To improve the CNN embeddings, Li et al. [13] proposed one patch matching layer and one maxout-grouping layer. The patch matching layer is used to discriminate the horizontal stripes in across-view images, while the maxout-grouping layer is used to improve the performance of patch matching. Yi et al. [14] designed a Siamese CNN architecture, where the input image is divided into three areas horizontally, and then the three parts are merged to compute a similarity score between images. Ahmed et al. [15] designed a layer to discriminate cross-input neighborhoods so that the local relationships can be captured. They also propose a patch summary layer to summarize the features learned from the previous layers. Wang et al. [16] proposed to learn single-image and cross-image representation jointly to achieve a more robust feature. Xiao et al. [17] proposed a CNN that learns features from multiple domains with a softmax loss, where the main component is called domain guided dropout. Cheng et al. [21] designed a multi-channel parts-based CNN to learn both the global and the local features with an improved triplet loss function. Varior et al. [18] proposed a gating function for CNN to capture effective subtle patterns. Varior et al. [33] integrated the long short-term memory (LSTM) modules into a Siamese CNN, which is able to process image parts sequentially and emphasize contextual information for learning a better feature. A moderate positive sample mining approach was proposed by Shi et al. [34] so that the learned feature is not sensitive to pose variations. A network named PersonNet was proposed by Wu et al. [35], which uses deeper networks with smaller filter size. The works [36, 37] prove that the combination of identification loss and verification loss is better than either of them. Sun et al. [38] proposed to add an Eigenlayer before the last fully connected (FC) layer to improve the discriminative performance of the model for person re-identification. Chung et al. [39] proposed a two stream convolutional neural network where each stream is a Siamese network to learn spatial and temporal information separately, and an objective combining the Siamese cost of the spatial and temporal streams with the objective of predicting a persons identity. Yu et al. [40] proposed an unsupervised asymmetric metric learning method to learn an asymmetric metric, i.e., specific projection for each view, based on asymmetric clustering on cross-view person images.

Although many existing algorithms which exploited state-of-the-art feature representation or effective metric learning models were proposed, the overall performance on popular datasets e.g., Market1501 and VIPeR still has a big improvement for real-world or industry applications.

3 Proposed model

In this section, we will introduce the model we use in this paper.

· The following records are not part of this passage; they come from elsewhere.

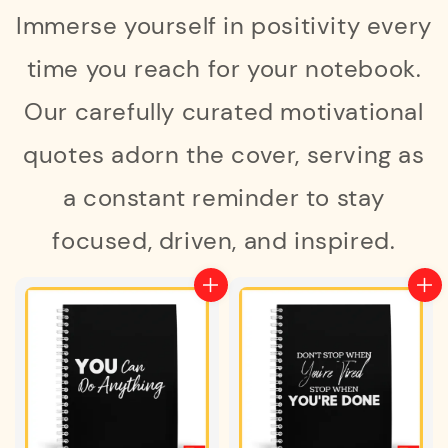
Immerse yourself in positivity every
time you reach for your notebook.
Our carefully curated motivational
quotes adorn the cover, serving as
a constant reminder to stay
focused, driven, and inspired.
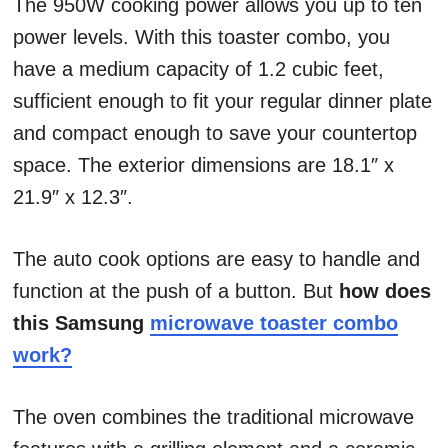
The 950W cooking power allows you up to ten
power levels. With this toaster combo, you
have a medium capacity of 1.2 cubic feet,
sufficient enough to fit your regular dinner plate
and compact enough to save your countertop
space. The exterior dimensions are 18.1″ x
21.9″ x 12.3″.
The auto cook options are easy to handle and
function at the push of a button. But
how does
this Samsung
microwave toaster combo
work?
The oven combines the traditional microwave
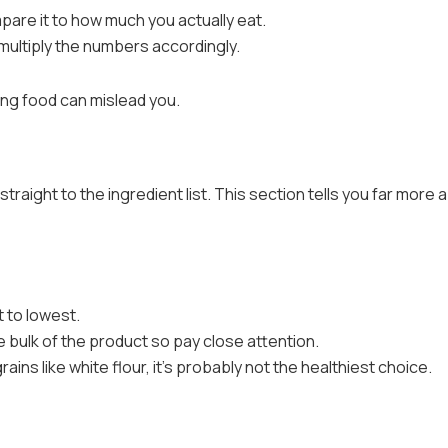
pare it to how much you actually eat.
multiply the numbers accordingly.
king food can mislead you.
traight to the ingredient list. This section tells you far more 
t to lowest.
e bulk of the product so pay close attention.
grains like white flour, it’s probably not the healthiest choice.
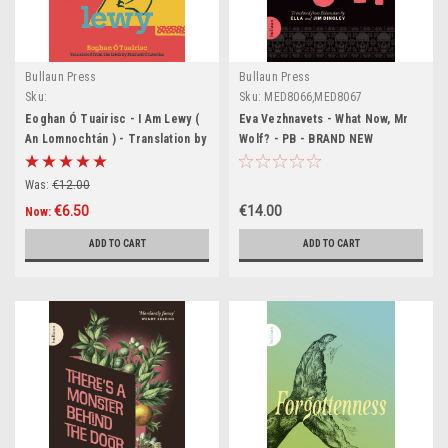
Bullaun Press
Bullaun Press
Sku:
Sku:
MED8066,MED8067
BIG500,BIG501,BIG502,BIG503,BIG504,BIG505,BIG506,BIG507
Eoghan Ó Tuairisc - I Am Lewy (
Eva Vezhnavets - What Now, Mr
An Lomnochtán ) - Translation by
Wolf? - PB - BRAND NEW
Mícheál Ó hAodha - BRAND NEW (
Bullaun Press)
Was:
€12.00
€6.50
€14.00
Now:
ADD TO CART
ADD TO CART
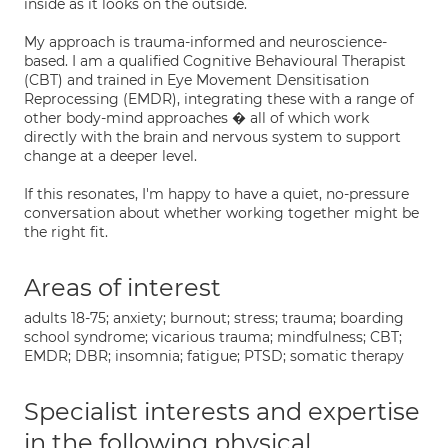
inside as it looks on the outside.
My approach is trauma-informed and neuroscience-
based. I am a qualified Cognitive Behavioural Therapist
(CBT) and trained in Eye Movement Densitisation
Reprocessing (EMDR), integrating these with a range of
other body-mind approaches � all of which work
directly with the brain and nervous system to support
change at a deeper level.
If this resonates, I'm happy to have a quiet, no-pressure
conversation about whether working together might be
the right fit.
Areas of interest
adults 18-75; anxiety; burnout; stress; trauma; boarding
school syndrome; vicarious trauma; mindfulness; CBT;
EMDR; DBR; insomnia; fatigue; PTSD; somatic therapy
Specialist interests and expertise
in the following physical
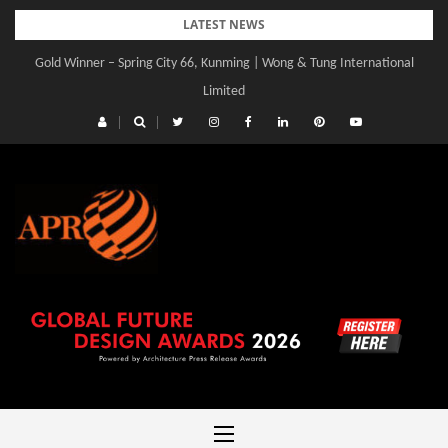
Skip
LATEST NEWS
to
Gold Winner – Spring City 66, Kunming | Wong & Tung International
Gold Winner – Central Yards | Lead8
content
Limited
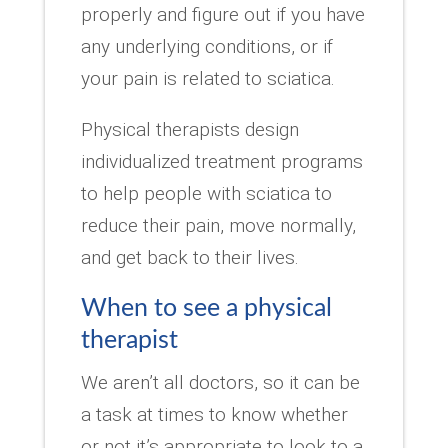
properly and figure out if you have
any underlying conditions, or if
your pain is related to sciatica.
Physical therapists design
individualized treatment programs
to help people with sciatica to
reduce their pain, move normally,
and get back to their lives.
When to see a physical
therapist
We aren’t all doctors, so it can be
a task at times to know whether
or not it’s appropriate to look to a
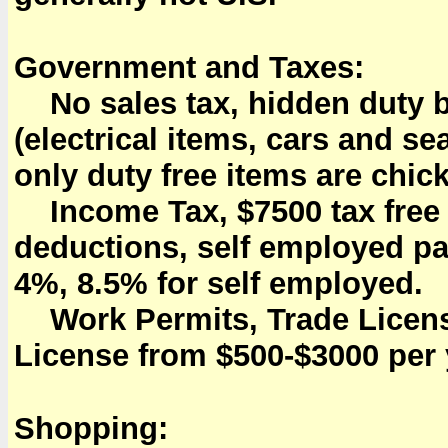
Government and Taxes:
No sales tax, hidden duty bu
(electrical items, cars and 
only duty free items are chic
Income Tax, $7500 tax free a
deductions, self employed pa
4%, 8.5% for self employed.
Work Permits, Trade Licens
License from $500-$3000 per 
Shopping:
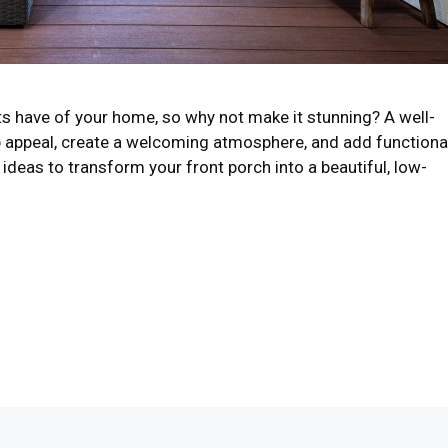
sts have of your home, so why not make it stunning? A well-
 appeal, create a welcoming atmosphere, and add functiona
ideas to transform your front porch into a beautiful, low-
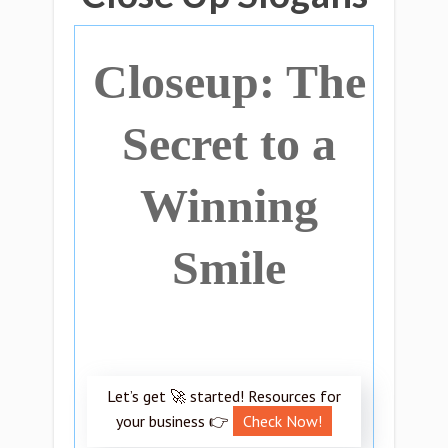
Closeup: The
Secret to a
Winning
Smile
Let’s get 🚀 started! Resources for
your business 👉
Check Now!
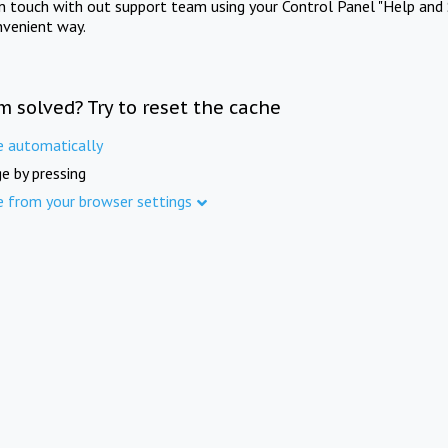
in touch with out support team using your Control Panel "Help and 
nvenient way.
m solved? Try to reset the cache
e automatically
e by pressing
e from your browser settings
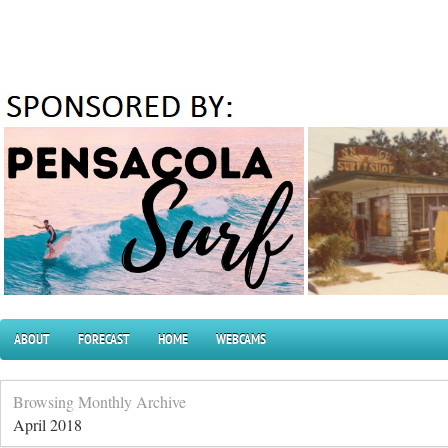
ABOUT
FORECAST
HOME
WEBCAMS
Browsing Monthly Archive
April 2018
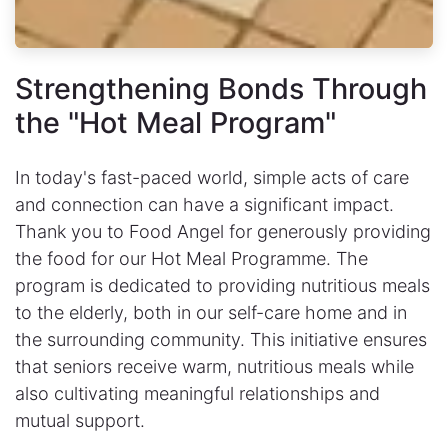
Strengthening Bonds Through
the "Hot Meal Program"
In today's fast-paced world, simple acts of care
and connection can have a significant impact.
Thank you to Food Angel for generously providing
the food for our Hot Meal Programme. The
program is dedicated to providing nutritious meals
to the elderly, both in our self-care home and in
the surrounding community. This initiative ensures
that seniors receive warm, nutritious meals while
also cultivating meaningful relationships and
mutual support.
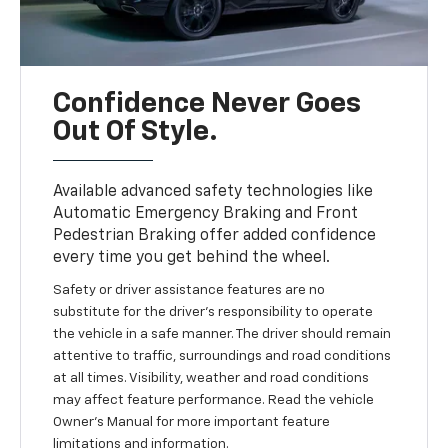
Confidence Never Goes
Out Of Style.
Available advanced safety technologies like
Automatic Emergency Braking and Front
Pedestrian Braking offer added confidence
every time you get behind the wheel.
Safety or driver assistance features are no
substitute for the driver’s responsibility to operate
the vehicle in a safe manner. The driver should remain
attentive to traffic, surroundings and road conditions
at all times. Visibility, weather and road conditions
may affect feature performance. Read the vehicle
Owner’s Manual for more important feature
limitations and information.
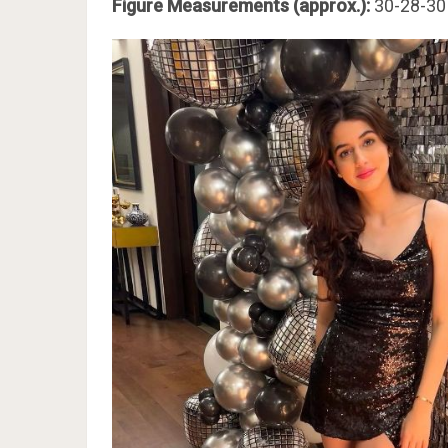
Figure Measurements (approx.):
30-28-30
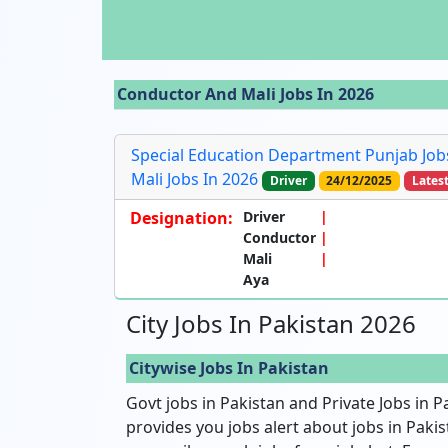
Conductor And Mali Jobs In 2026
Special Education Department Punjab Jobs
Mali Jobs In 2026
Driver
24/12/2025
Lates
Designation:
Driver
Conductor
Mali
Aya
City Jobs In Pakistan 2026
Citywise Jobs In Pakistan
Govt jobs in Pakistan and Private Jobs in P
provides you jobs alert about jobs in Pakist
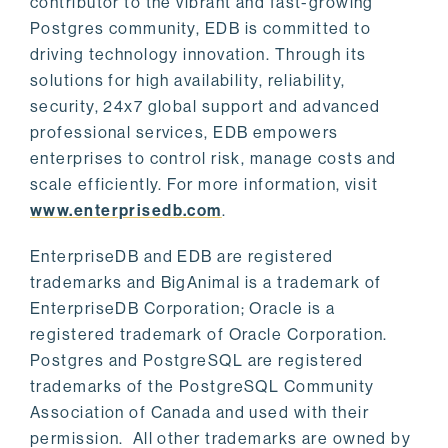
contributor to the vibrant and fast-growing
Postgres community, EDB is committed to
driving technology innovation. Through its
solutions for high availability, reliability,
security, 24x7 global support and advanced
professional services, EDB empowers
enterprises to control risk, manage costs and
scale efficiently. For more information, visit
www.enterprisedb.com
.
EnterpriseDB and EDB are registered
trademarks and BigAnimal is a trademark of
EnterpriseDB Corporation; Oracle is a
registered trademark of Oracle Corporation.
Postgres and PostgreSQL are registered
trademarks of the PostgreSQL Community
Association of Canada and used with their
permission. All other trademarks are owned by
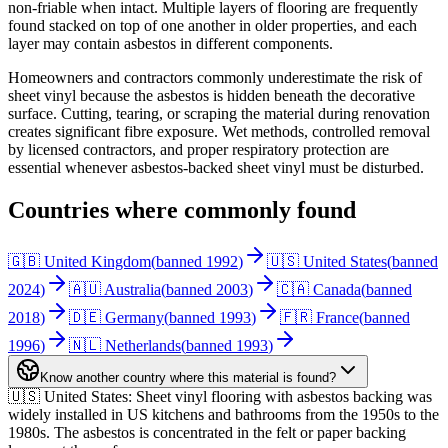
non-friable when intact. Multiple layers of flooring are frequently
found stacked on top of one another in older properties, and each
layer may contain asbestos in different components.
Homeowners and contractors commonly underestimate the risk of
sheet vinyl because the asbestos is hidden beneath the decorative
surface. Cutting, tearing, or scraping the material during renovation
creates significant fibre exposure. Wet methods, controlled removal
by licensed contractors, and proper respiratory protection are
essential whenever asbestos-backed sheet vinyl must be disturbed.
Countries where commonly found
🇬🇧 United Kingdom
(
banned
1992
)
🇺🇸 United States
(
banned
2024
)
🇦🇺 Australia
(
banned
2003
)
🇨🇦 Canada
(
banned
2018
)
🇩🇪 Germany
(
banned
1993
)
🇫🇷 France
(
banned
1996
)
🇳🇱 Netherlands
(
banned
1993
)
Know another country where this material is found?
🇺🇸 United States
:
Sheet vinyl flooring with asbestos backing was
widely installed in US kitchens and bathrooms from the 1950s to the
1980s. The asbestos is concentrated in the felt or paper backing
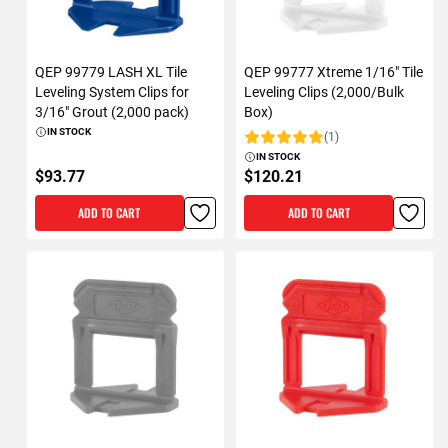
QEP 99779 LASH XL Tile
QEP 99777 Xtreme 1/16" Tile
Leveling System Clips for
Leveling Clips (2,000/Bulk
3/16" Grout (2,000 pack)
Box)
IN STOCK
(1)
Rating:
IN STOCK
$93.77
$120.21
ADD TO CART
ADD TO CART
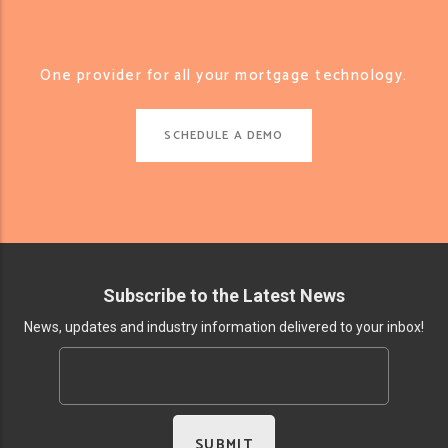
One provider for all your mortgage technology.
SCHEDULE A DEMO
Subscribe to the Latest News
News, updates and industry information delivered to your inbox!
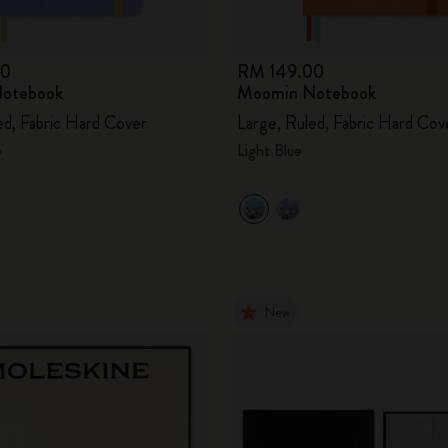
00
RM 149.00
otebook
Moomin Notebook
ed, Fabric Hard Cover
Large, Ruled, Fabric Hard Cov
e
Light Blue
New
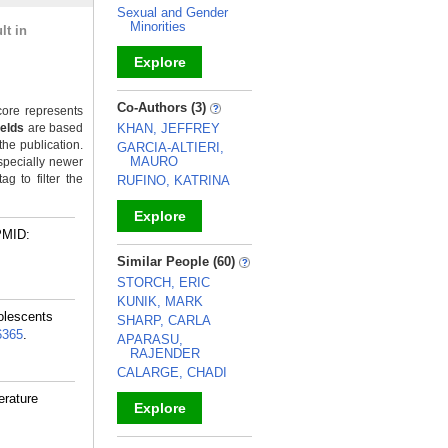
Sexual and Gender
Minorities
lt in
Explore
_
Co-Authors (3)
ore represents
ields
are based
KHAN, JEFFREY
the publication.
GARCIA-ALTIERI,
MAURO
specially newer
g to filter the
RUFINO, KATRINA
Explore
PMID:
_
Similar People (60)
STORCH, ERIC
KUNIK, MARK
olescents
SHARP, CARLA
6365
.
APARASU,
RAJENDER
CALARGE, CHADI
erature
Explore
_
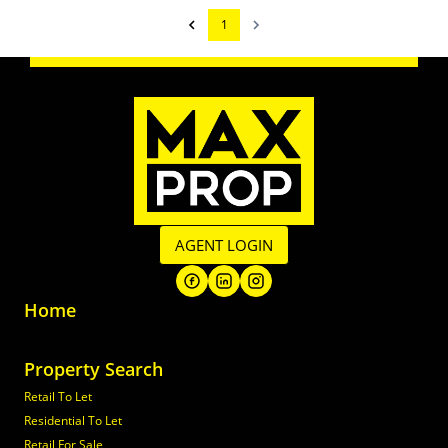
1
AGENT LOGIN
Home
Property Search
Retail To Let
Residential To Let
Retail For Sale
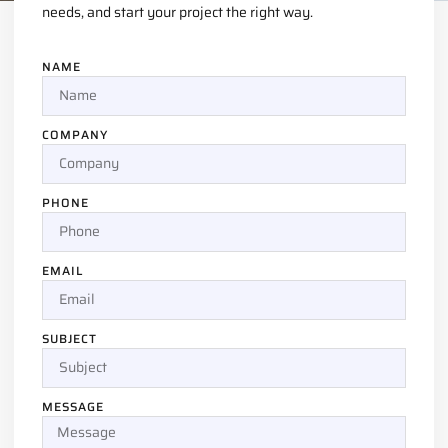
needs, and start your project the right way.
NAME
COMPANY
PHONE
EMAIL
SUBJECT
MESSAGE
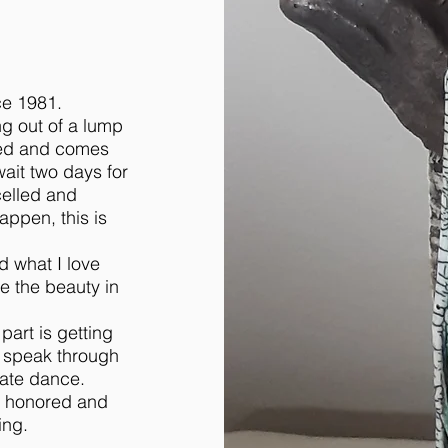
ce 1981.
ng out of a lump
lazed and comes
wait two days for
celled and
appen, this is
d what I love
e the beauty in
 part is getting
y speak through
cate dance.
am honored and
ing.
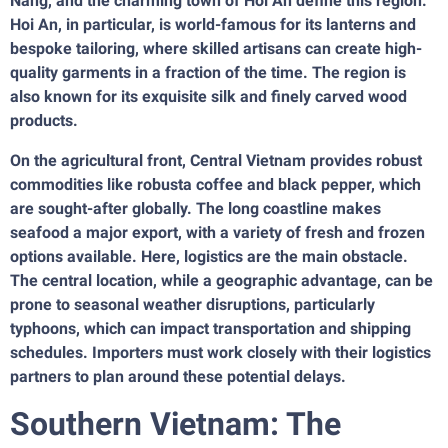
Nang, and the charming town of Hoi An define this region.
Hoi An, in particular, is world-famous for its lanterns and
bespoke tailoring, where skilled artisans can create high-
quality garments in a fraction of the time. The region is
also known for its exquisite silk and finely carved wood
products.
On the agricultural front, Central Vietnam provides robust
commodities like robusta coffee and black pepper, which
are sought-after globally. The long coastline makes
seafood a major export, with a variety of fresh and frozen
options available. Here, logistics are the main obstacle.
The central location, while a geographic advantage, can be
prone to seasonal weather disruptions, particularly
typhoons, which can impact transportation and shipping
schedules. Importers must work closely with their logistics
partners to plan around these potential delays.
Southern Vietnam: The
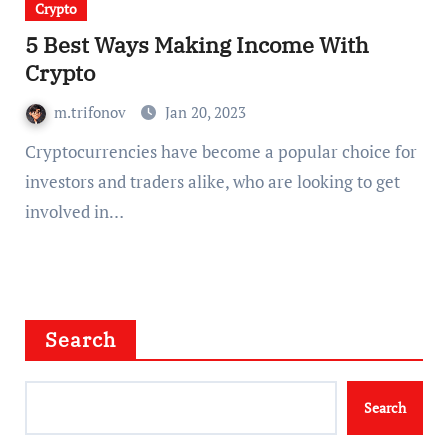
Crypto
5 Best Ways Making Income With
Crypto
m.trifonov
Jan 20, 2023
Cryptocurrencies have become a popular choice for
investors and traders alike, who are looking to get
involved in…
Search
Search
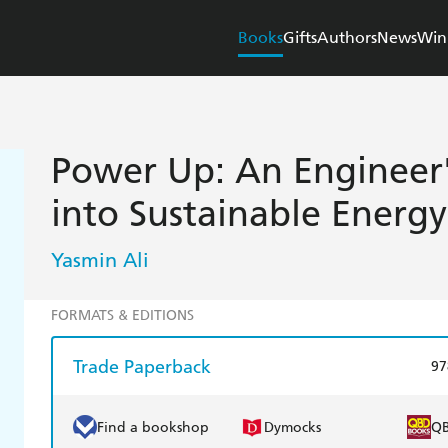
Books
Gifts
Authors
News
Win
Power Up: An Engineer
into Sustainable Energy
Yasmin Ali
FORMATS & EDITIONS
Trade Paperback
97
Find a bookshop
Dymocks
Q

Firstly, we introduce the basic CNN structure and loss functions of proposed model. Secondly, we present the proposed DLC layer by comparing it to FC and LC layer.

3.1 The CNN architecture

Fig. 2
figure 2

CNN architecture of proposed model. The model is a siamese CNN, which consists of two base networks sharing the same parameters. In our experiments, we use vgg16 as our base network because of its popularity. The second FC layer of the original vgg16 is replaced by the proposed DLC layer. There is a softmax classifier for each base network, and one binary classifier for the whole siamese network. Before the binary loss, we do subtraction on the two outputs from the base networks. During training, image pairs with positive or negative labels are fed to the siamese network for loss optimization

We use vgg16 as our base network due to its success on ImageNet. The network we use is pre-trained on ImageNet to get a good initialization and reduce overfitting. There are two FC layers in the original vgg16 network. When we adopt it to our task, we modify the second FC layer to DLC layer.

Proposed model consists of two types of loss functions: identification loss and verification loss. From the works [36, 37], the combination of the two losses has been shown to be superior to either one of them on person re-identification task. Thus, we apply the two losses to our task. More specifically, identification loss is actually softmax loss, defined as:

$$\begin{aligned} \hat{p} = softmax(\theta _I \circ f), \end{aligned}$$
(1)
$$\begin{aligned} Iden(f,t,\theta _I) = \sum _{i=1}^K -p_i \log (\hat{p_i}), \end{aligned}$$
(2)

where \(\circ\) means convolution, f is input and \(\theta _I\) is parameter. \(\hat{p}\) is the probability predicted by the model, and \(p_i\) is the target probability.\(p_i=0\) for all i except \(p_t=1\).

Verification loss is actually a binary classifier that identifies if a pair of images belong to the same identity, which is defined as follows:

$$\begin{aligned} \hat{q} = softmax(\theta _S \circ (f_1-f_2)), \end{aligned}$$
(3)
$$\begin{aligned} Veri(f_1, f_2, s, \theta _S) = \sum _{i=1}^2 -q_i log(\hat{q_i}), \end{aligned}$$
(4)

where \(f_1\) and \(f_2\) are the outputs of the two base networks, and \(\theta _S\) is the convolution parameter. \(\hat{q_i}\) is the predicted probability and \(q_i\) is the target probability. Because it is a binary classifier, there are only two classes for softmax.

Figure 2 shows the architecture of our CNN model. The model is a siamese CNN network, where the two subnets share the parameters. There is an identification loss for each subnet while the verification loss is shared by the two. Before the verification loss, we do subtraction on the two outputs from the subnets. When training, we feed equal positive and negative image pairs for network optimization.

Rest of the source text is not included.